We are approaching the one year anniversary of first wave of pandemic shut downs in the US. It’s strange to look back and remember how utterly flabbergasted I was by the though of in-person school just ending and not coming back for a whole 6 weeks. Now, having more or less adjusted (accepted our fate), to a work from home schedule and with both children still not attending school in-person, the world as I knew it last March feels much farther away than the space of a year.

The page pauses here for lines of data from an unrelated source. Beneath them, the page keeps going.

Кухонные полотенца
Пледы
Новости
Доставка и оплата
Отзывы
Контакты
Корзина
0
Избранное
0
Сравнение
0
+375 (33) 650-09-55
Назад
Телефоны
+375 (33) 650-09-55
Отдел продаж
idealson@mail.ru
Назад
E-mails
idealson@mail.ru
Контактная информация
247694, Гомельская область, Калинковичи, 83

“Zen pretty much comes down to three things — everything changes; everything is connected; pay attention.”
― Jane Hirshfield
Not long after the shut down I came across the quote above. I remember thinking about it and the mysterious (to me) concept of Zen, how it felt like everything had changed, seemingly overnight. Thinking about the paradox of this huge world that I suddenly felt much more connected to, even while my social circle and actual number of human interactions dramatically lessened.

Around the same time my kids and I started making stick lean-to structures around our neighborhood and alongside the creek that runs through the heart of town. We would stop and build them up one stick at a time, sometimes carefully, sometimes slapdash, balancing fallen branches and bits of twigs.
These little structures were our transitional objects, allowing us to mark a massive shift, helping us to pay attention to our inter-connectivity in a deep down under the surface kind of knowing that happens so often with art making.
In my early pandemic naivety, I tried so hard to re-create the schedule that we had lost, to bring back and impose the past on our new reality- sigh/chuckle. This was before hitting the many “pandemic walls,” before I knew it was enough to just try and make it through and [insert lessons yet to be learned]. The only thing for us to do is pay attention and it’s hard enough to be the only thing. Change will continue to happen, connection will continue to happen.